The Power of Mind
Since my earliest years, I have envied those great genii of the past. My first encounter with genius, I suppose, was my first time hearing the work of Pyotr Illych Tchaikowsky. Even in my earliest memories, I cannot recall a time in which I did not enjoy the strains of the 1812 Overture, even when sung to me by my parents on the long car rides to visit my grandparents before the days of in-car CD players. I suppose the irony of this situation is that, at the time, I did not recognize the music as genius. Then I was captivated by the suspense of the piece, starting low then building before falling back to a soft and mysterious dance, only to rise again until its triumphant climax, complete with church bells and cannon fire.
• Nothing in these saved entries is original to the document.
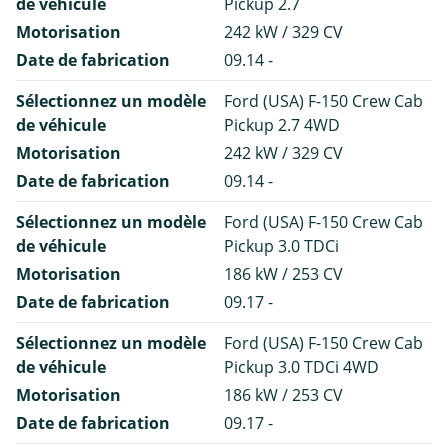
de véhicule
Pickup 2.7
Motorisation
242 kW / 329 CV
Date de fabrication
09.14 -
Sélectionnez un modèle
Ford (USA) F-150 Crew Cab
de véhicule
Pickup 2.7 4WD
Motorisation
242 kW / 329 CV
Date de fabrication
09.14 -
Sélectionnez un modèle
Ford (USA) F-150 Crew Cab
de véhicule
Pickup 3.0 TDCi
Motorisation
186 kW / 253 CV
Date de fabrication
09.17 -
Sélectionnez un modèle
Ford (USA) F-150 Crew Cab
de véhicule
Pickup 3.0 TDCi 4WD
Motorisation
186 kW / 253 CV
Date de fabrication
09.17 -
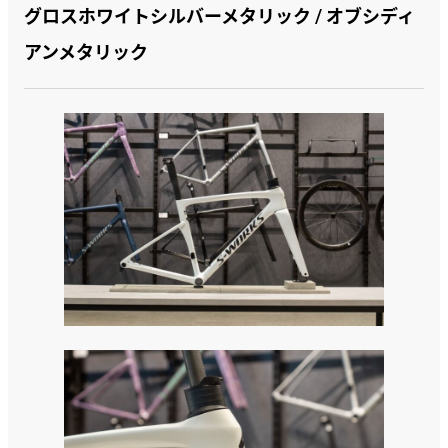
グロスホワイトシルバーメタリック / オブシディ
アンメタリック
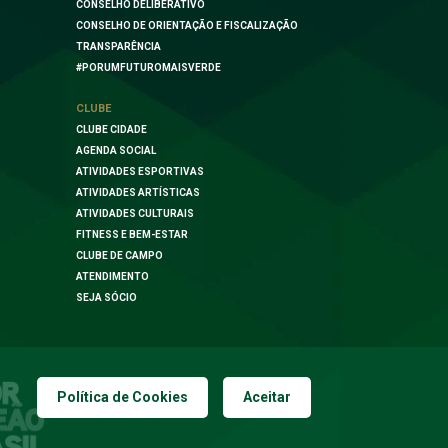
CONSELHO DELIBERATIVO
CONSELHO DE ORIENTAÇÃO E FISCALIZAÇÃO
TRANSPARÊNCIA
#PORUMFUTUROMAISVERDE
CLUBE
CLUBE CIDADE
AGENDA SOCIAL
ATIVIDADES ESPORTIVAS
ATIVIDADES ARTÍSTICAS
ATIVIDADES CULTURAIS
FITNESS E BEM-ESTAR
CLUBE DE CAMPO
ATENDIMENTO
SEJA SÓCIO
Política de Cookies
Aceitar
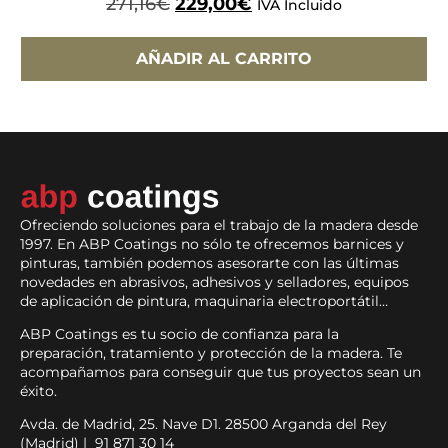
271,16
€
229,00
€
IVA Incluido
AÑADIR AL CARRITO
Ofreciendo soluciones para el trabajo de la madera desde
1997. En ABP Coatings no sólo te ofrecemos barnices y
pinturas, también podemos asesorarte con las últimas
novedades en abrasivos, adhesivos y selladores, equipos
de aplicación de pintura, maquinaria electroportátil…
ABP Coatings es tu socio de confianza para la
preparación, tratamiento y protección de la madera. Te
acompañamos para conseguir que tus proyectos sean un
éxito.
Avda. de Madrid, 25. Nave D1. 28500 Arganda del Rey
(Madrid) | 91 871 30 14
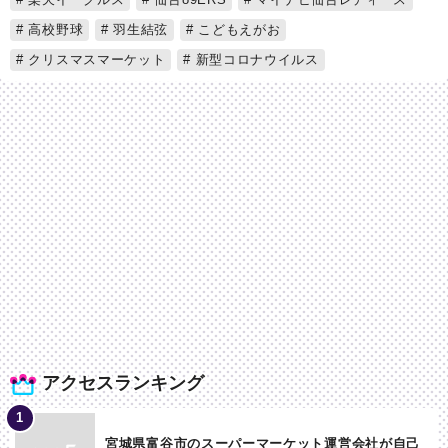
高校野球
羽生結弦
こどもえがお
クリスマスマーケット
新型コロナウイルス
アクセスランキング
宮城県富谷市のスーパーマーケット運営会社が自己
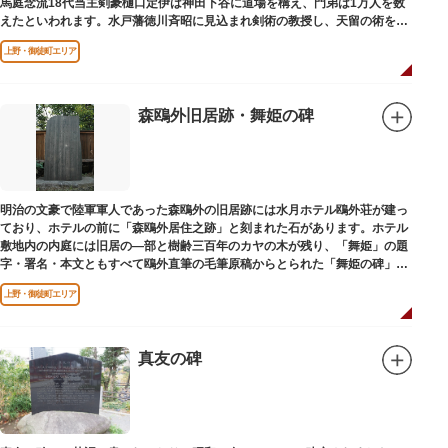
馬庭念流18代当主剣豪樋口定伊は神田下谷に道場を構え、門弟は1万人を数
えたといわれます。水戸藩徳川斉昭に見込まれ剣術の教授し、天留の術を創
案しました。お墓は妙極院（みょうごくいん）にあります。
上野・御徒町エリア
森鴎外旧居跡・舞姫の碑
明治の文豪で陸軍軍人であった森鴎外の旧居跡には水月ホテル鴎外荘が建っ
ており、ホテルの前に「森鴎外居住之跡」と刻まれた石があります。ホテル
敷地内の内庭には旧居の―部と樹齢三百年のカヤの木が残り、「舞姫」の題
字・署名・本文ともすべて鴎外直筆の毛筆原稿からとられた「舞姫の碑」の
文学碑も建っています。
上野・御徒町エリア
真友の碑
A bit later, I was enchanted by the strains of Johann Sebastian Bach’s Toccata and Fugue in d minor. This I initially appreciated for its animation in the Disney film Fantasia, which I can remember watching with every visit to my grandparents’ house. In exactly the same way, I experienced Beethoven’s Sixth Symphony and Stravinsky’s The Rite of Spring. Genius surrounded me, yet I had no idea.
Shortly after all of these adventures in sound, I was introduced to the world of scientific genius, as any young man might be, through dinosaurs. These mighty creatures of the past fascinated me with their bizarre shapes and enormous sizes. Thus, I embarked into a new realm of genius. Beyond paleontology I began to explore biology, chemistry, and even physics. Although I was not yet in elementary school and my studies were extraordinarily limited as I was so young, my passion for science grew. As my knowledge base expanded so did my experience with genius. To me, the most notable scientific genius was, of course, Albert Einstein, that enigma of a man, nearly mad, who achieved such greatness.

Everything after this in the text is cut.